Hey guys, a Codexer here. My main account seems to be locked here. How is RPGDot hosted (what code base does it run, how much does it cost?)
Preserving old RPG forums is a hobby of mine. I recently resurrected an old RPG forum in read-only mode, although the forum was in Russian, so there's not much for you to check out. It's
rpgplanet.ru and its predecessor
realms.su -- they ceased to exist in 2006 and 2004 respectively.
They originally ran on vBulletin. I didn't bother trying to make the old php engine work in today's day and age. I wrote my own engine from scratch in Vue.js and Node.js. Took me about a month, as I was learning it. I'm originally a game developer, not a webdev, but webdev is so much easier it's almost a joke.
I'm renting an Ubuntu VPS for $2.89/month. It's got 1GB DDR4 2400Mhz, a 2.6Ghz Xeon CPU, and it's more than I'll ever need to run it. Node and MySQL take about 100 MB in memory. The CPU could easily manage a hundred people at the same time or more, because the code is very very simple.
As a sidenote, please don't use Drupal, it's a horrible idea. We're not in 2010 anymore.
@Myrthos; if you want to preserve this forum, I could probably hook up your database to my engine that is bulletproof from the security standpoint, simply because it has no functionality other than retrieving forums, threads and profiles. You'd obviously remove the passwords from the DB. You could even remove the email addresses.

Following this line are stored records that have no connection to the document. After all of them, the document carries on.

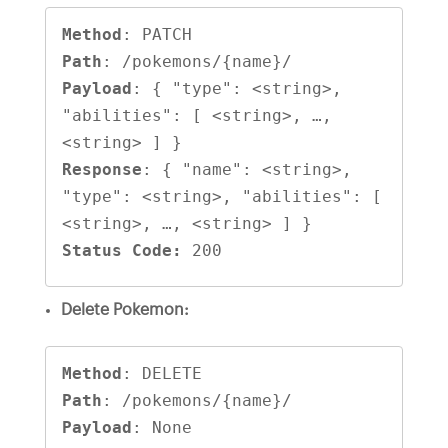
Method
Path
Payload
: { "type": <string>, 
"abilities": [ <string>, …, 
Response
: { "name": <string>, 
"type": <string>, "abilities": [ 
Status Code:
 200
Delete Pokemon:
Method
Path
Payload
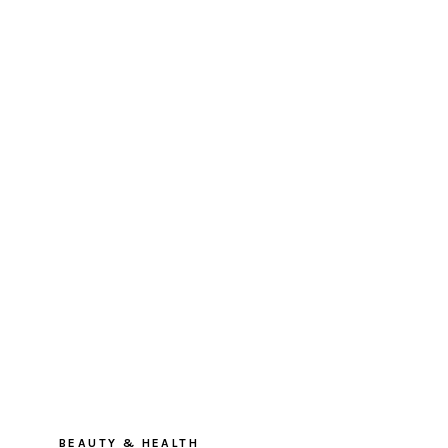
BEAUTY & HEALTH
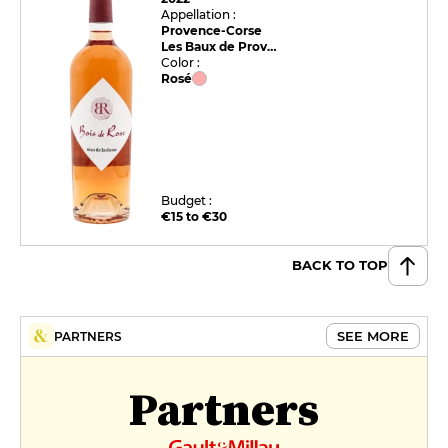
Appellation :
Provence-Corse
Les Baux de Provence
Color :
Rosé
Budget :
€15 to €30
BACK TO TOP
SEE MORE
PARTNERS
Partners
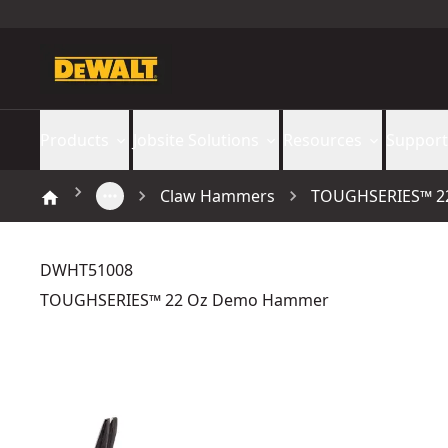
Products
Jobsite Solutions
Resources
Support
Claw Hammers
TOUGHSERIES™ 2
DWHT51008
TOUGHSERIES™ 22 Oz Demo Hammer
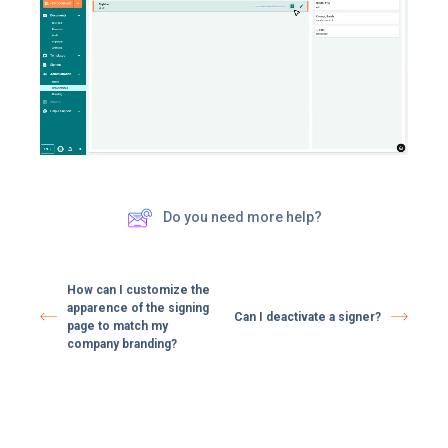
Do you need more help?
How can I customize the
apparence of the signing
Can I deactivate a signer?
page to match my
company branding?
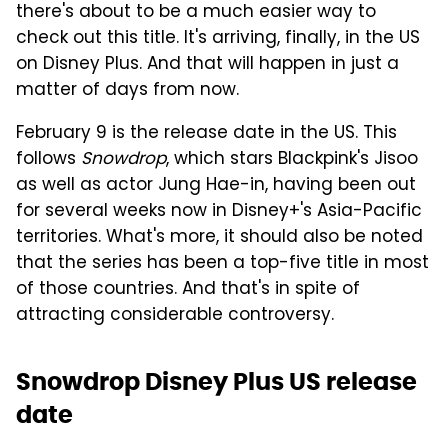
there's about to be a much easier way to
check out this title. It's arriving, finally, in the US
on Disney Plus. And that will happen in just a
matter of days from now.
February 9 is the release date in the US. This
follows
Snowdrop
, which stars Blackpink's Jisoo
as well as actor Jung Hae-in, having been out
for several weeks now in Disney+'s Asia-Pacific
territories. What's more, it should also be noted
that the series has been a top-five title in most
of those countries. And that's in spite of
attracting considerable controversy.
Snowdrop Disney Plus US release
date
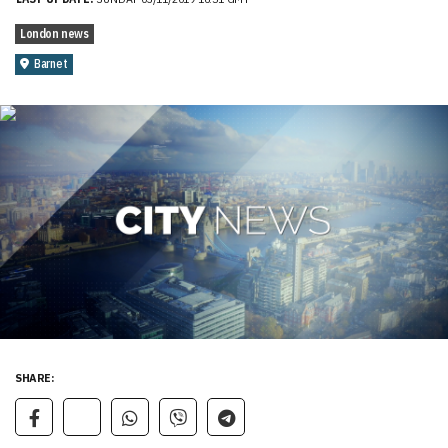
London news
Barnet
SHARE:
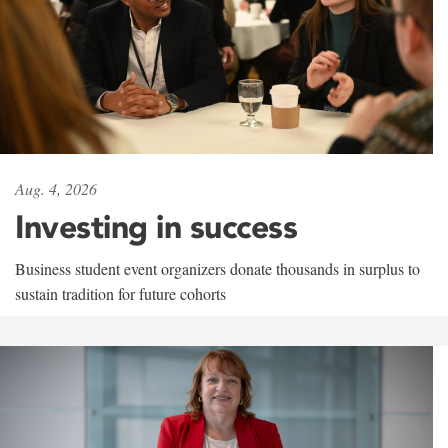
Aug. 4, 2026
Investing in success
Business student event organizers donate thousands in surplus to
sustain tradition for future cohorts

I could host it on my server, too. I'd need to rent an additional hard drive, which would be pennies. Or you could host it on some super cheap amazon VPS.
The most difficult thing for me would be to write the additinal code to display the front page and the news articles in Vue+Node. But I think this is important, this is history preservation. Whatever new platform you guys want to migrate to afterwards, you don't want to lose all this stuff. You'll regret it, believe me. And if you decide to postpone hosting it in read-only mode, 10 years from now you won't even remember how to run it.
I'd like to help you out with the preservation of this website, if you need it. It'd be actual work, though, so it would have to be paid. Afterwards, maintaining a copy of this site would cost you the domain name + 3 bucks per month for another 20 years, until the Vue and Node codebase becomes old. Although given their size, it would be extremely easy to refactor some code to the new JS standards we'll have 20 years from now.
Let me know.
In an ideal world, I would've liked to convince you to stay afloat, slowly move to a new engine and allow users to post news. News posting has to be driven by the community, like people have been doing for ages on Reddit-like websites. This would let you never worry about neither the content, nor the costs, and host it till the end of your life, and maybe even beyond that if you arrange it.